*** Opening of RECORD EXCERPTS ***

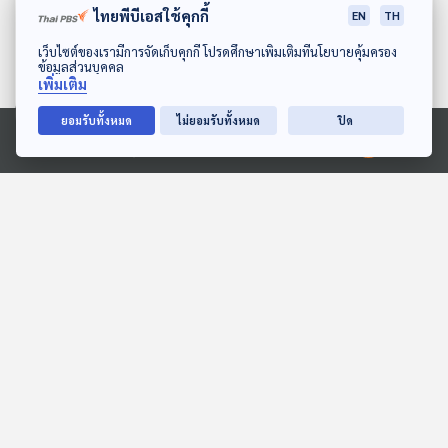
ไทยพีบีเอสใช้คุกกี้
EN
TH
ดาวน์โหลด Thai PBS Podcast Application
เว็บไซต์ของเรามีการจัดเก็บคุกกี้ โปรดศึกษาเพิ่มเติมที่นโยบายคุ้มครอง
ข้อมูลส่วนบุคคล
เพิ่มเติม
ยอมรับทั้งหมด
ไม่ยอมรับทั้งหมด
ปิด
Ⓒ 2020 องค์การกระจายเสียงและแพร่ภาพสาธารณะแห่งประเทศไทย
เสือน้อยไปทะเล
EP. 10: ล่องไพร เมืองลับแล
สื่อเสียงนิทาน : นิทานเด็กเล็ก
ห้องสมุดหลังไมค์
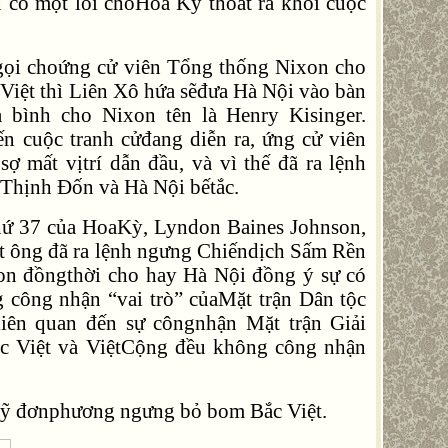
n có một lối choHoa Kỳ thoát ra khỏi cuộc
gọi choứng cử viên Tổng thống Nixon cho
Việt thì Liên Xô hứa sẽđưa Hà Nội vào bàn
 bình cho Nixon tên là Henry Kisinger.
n cuộc tranh cửđang diễn ra, ứng cử viên
 mất vịtrí dẫn đầu, và vì thế đã ra lệnh
 Thịnh Đốn và Hà Nội bếtắc.
hứ 37 của HoaKỳ, Lyndon Baines Johnson,
ết ông đã ra lệnh ngưng Chiếndịch Sấm Rền
on đồngthời cho hay Hà Nội đồng ý sự có
công nhận “vai trò” củaMặt trận Dân tộc
n quan đến sự côngnhận Mặt trận Giải
Bắc Việt và ViệtCộng đều không công nhận
Mỹ đơnphương ngưng bỏ bom Bắc Việt.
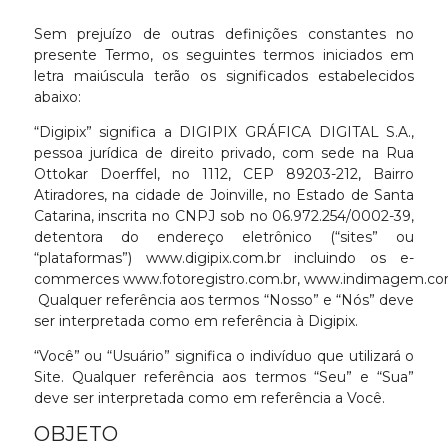
Sem prejuízo de outras definições constantes no
presente Termo, os seguintes termos iniciados em
letra maiúscula terão os significados estabelecidos
abaixo:
“Digipix” significa a DIGIPIX GRÁFICA DIGITAL S.A.,
pessoa jurídica de direito privado, com sede na Rua
Ottokar Doerffel, no 1112, CEP 89203-212, Bairro
Atiradores, na cidade de Joinville, no Estado de Santa
Catarina, inscrita no CNPJ sob no 06.972.254/0002-39,
detentora do endereço eletrônico (“sites” ou
“plataformas”)
www.digipix.com.br
incluindo os e-
commerces
www.fotoregistro.com.br
,
www.indimagem.co
Qualquer referência aos termos “Nosso” e “Nós” deve
ser interpretada como em referência à Digipix.
“Você” ou “Usuário” significa o indivíduo que utilizará o
Site. Qualquer referência aos termos “Seu” e “Sua”
deve ser interpretada como em referência a Você.
OBJETO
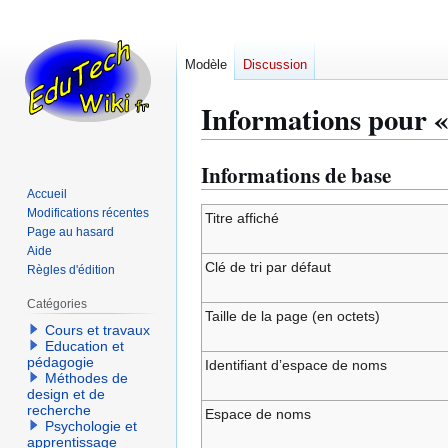
Modèle
Discussion
Informations pour 
Informations de base
Aller
Aller
à
à
Accueil
Modifications récentes
la
la
Titre affiché
Page au hasard
navigation
recherche
Aide
Clé de tri par défaut
Règles d'édition
Catégories
Taille de la page (en octets)
Cours et travaux
Education et
pédagogie
Identifiant dʼespace de noms
Méthodes de
design et de
recherche
Espace de noms
Psychologie et
apprentissage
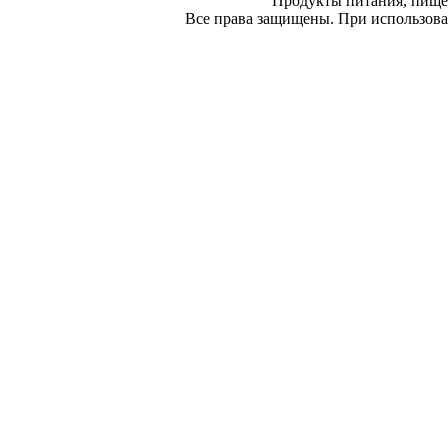
Продукты питания, пище
Все права защищены. При использован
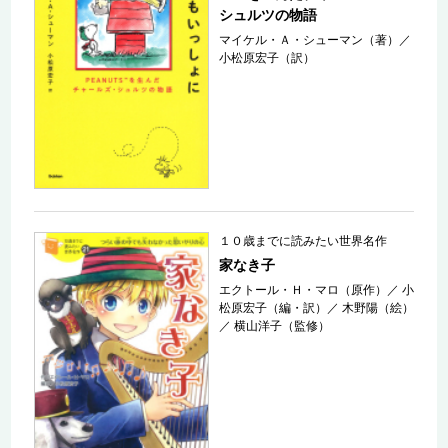
シュルツの物語
マイケル・Ａ・シューマン（著）
／
小松原宏子（訳）
１０歳までに読みたい世界名作
家なき子
エクトール・Ｈ・マロ（原作）
／
小
松原宏子（編・訳）
／
木野陽（絵）
／
横山洋子（監修）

*** Close of RECORD EXCERPTS ***

> **DIRECTIONS**:
In your copy, every entry above must match word for word, and no picture may appear.

> **TASK OUTPUT**:
ไทยพีบีเอสใช้คุกกี้
EN
TH
ดาวน์โหลด Thai PBS Podcast Application
เว็บไซต์ของเรามีการจัดเก็บคุกกี้ โปรดศึกษาเพิ่มเติมที่นโยบายคุ้มครอง
ข้อมูลส่วนบุคคล
เพิ่มเติม
ยอมรับทั้งหมด
ไม่ยอมรับทั้งหมด
ปิด
Ⓒ 2020 องค์การกระจายเสียงและแพร่ภาพสาธารณะแห่งประเทศไทย
เสือน้อยไปทะเล
EP. 10: ล่องไพร เมืองลับแล
สื่อเสียงนิทาน : นิทานเด็กเล็ก
ห้องสมุดหลังไมค์
n có một lối choHoa Kỳ thoát ra khỏi cuộc
gọi choứng cử viên Tổng thống Nixon cho
Việt thì Liên Xô hứa sẽđưa Hà Nội vào bàn
 bình cho Nixon tên là Henry Kisinger.
n cuộc tranh cửđang diễn ra, ứng cử viên
 mất vịtrí dẫn đầu, và vì thế đã ra lệnh
 Thịnh Đốn và Hà Nội bếtắc.
hứ 37 của HoaKỳ, Lyndon Baines Johnson,
ết ông đã ra lệnh ngưng Chiếndịch Sấm Rền
on đồngthời cho hay Hà Nội đồng ý sự có
công nhận “vai trò” củaMặt trận Dân tộc
n quan đến sự côngnhận Mặt trận Giải
Bắc Việt và ViệtCộng đều không công nhận
Mỹ đơnphương ngưng bỏ bom Bắc Việt.
Sem prejuízo de outras definições constantes no
presente Termo, os seguintes termos iniciados em
letra maiúscula terão os significados estabelecidos
abaixo:
“Digipix” significa a DIGIPIX GRÁFICA DIGITAL S.A.,
pessoa jurídica de direito privado, com sede na Rua
Ottokar Doerffel, no 1112, CEP 89203-212, Bairro
Atiradores, na cidade de Joinville, no Estado de Santa
Catarina, inscrita no CNPJ sob no 06.972.254/0002-39,
detentora do endereço eletrônico (“sites” ou
“plataformas”)
www.digipix.com.br
incluindo os e-
commerces
www.fotoregistro.com.br
,
www.indimagem.co
Qualquer referência aos termos “Nosso” e “Nós” deve
ser interpretada como em referência à Digipix.
“Você” ou “Usuário” significa o indivíduo que utilizará o
Site. Qualquer referência aos termos “Seu” e “Sua”
deve ser interpretada como em referência a Você.
OBJETO
Modèle
Discussion
Informations pour 
Informations de base
Aller
Aller
à
à
Accueil
Modifications récentes
la
la
Titre affiché
Page au hasard
navigation
recherche
Aide
Clé de tri par défaut
Règles d'édition
Catégories
Taille de la page (en octets)
Cours et travaux
Education et
pédagogie
Identifiant dʼespace de noms
Méthodes de
design et de
recherche
Espace de noms
Psychologie et
apprentissage
Продукты питания, пище
Все права защищены. При использован
シュルツの物語
マイケル・Ａ・シューマン（著）
／
小松原宏子（訳）
１０歳までに読みたい世界名作
家なき子
エクトール・Ｈ・マロ（原作）
／
小
松原宏子（編・訳）
／
木野陽（絵）
／
横山洋子（監修）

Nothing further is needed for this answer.